This project focuses on cross domain Document Object Detection (DOD). DOD is the task of decomposing a document page image into structural and logical units such as texts, titles, lists, figures. In this paper, recent research on this task is discussed, two recent datasets used in research namely Publaynet and PRImA Layout Analysis are summarized and a method based on Mask RCNN and feature pyramid networks is given using recently released large-scaled dataset Publaynet training data for cross domain DOD task on PRImA Layout Analysis Dataset. Results on PRImA and validation set of Publaynet are compared.
This project is forked from https://github.com/hpanwar08/detectron2 and uses the pre-trained network on PubLayNet dataset.
PRImA dataset can be reached from https://www.primaresearch.org/datasets/Layout_Analysis.

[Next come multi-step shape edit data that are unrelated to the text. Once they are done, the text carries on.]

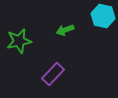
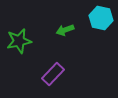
cyan hexagon: moved 2 px left, 2 px down
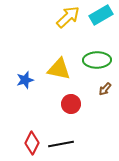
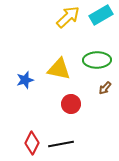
brown arrow: moved 1 px up
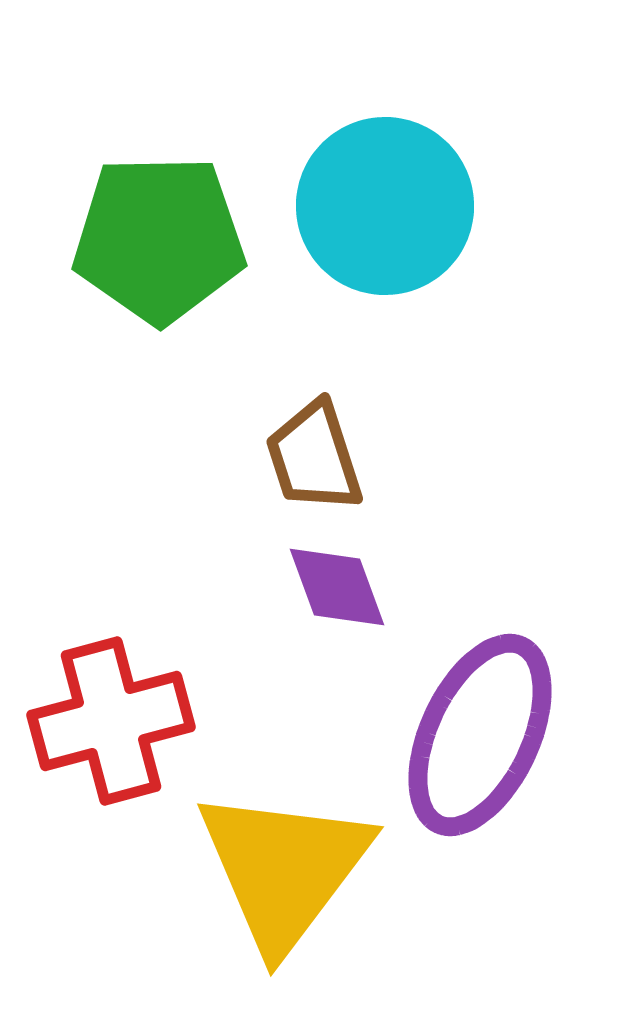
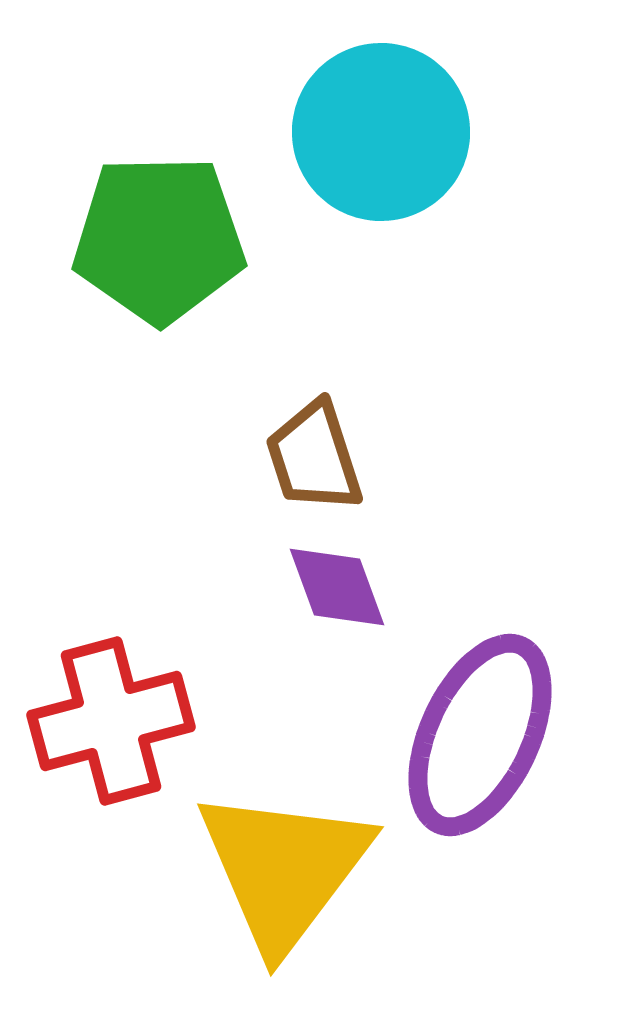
cyan circle: moved 4 px left, 74 px up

Conversion from PRImA PAGEXML to COCOJSON format can be done with running convert_prima_to_coco.py script. Input of the script should be --prima_datapath "path_to_your_folder". Your PRImA folder should have XML and Images folders as subfolders. After running the script, final destinations of the folders should be like:
data/
└── prima/
├── Images/
├── XML/
├── License.txt
└── annotations*.json
This conversion script is updated from https://github.com/Layout-Parser/layout-model-training.
cs555_project.py script or cs555_projectFinal.ipynb notebook should be run in order to make object predictions and dataset evaluations. This project is run on Google Colab.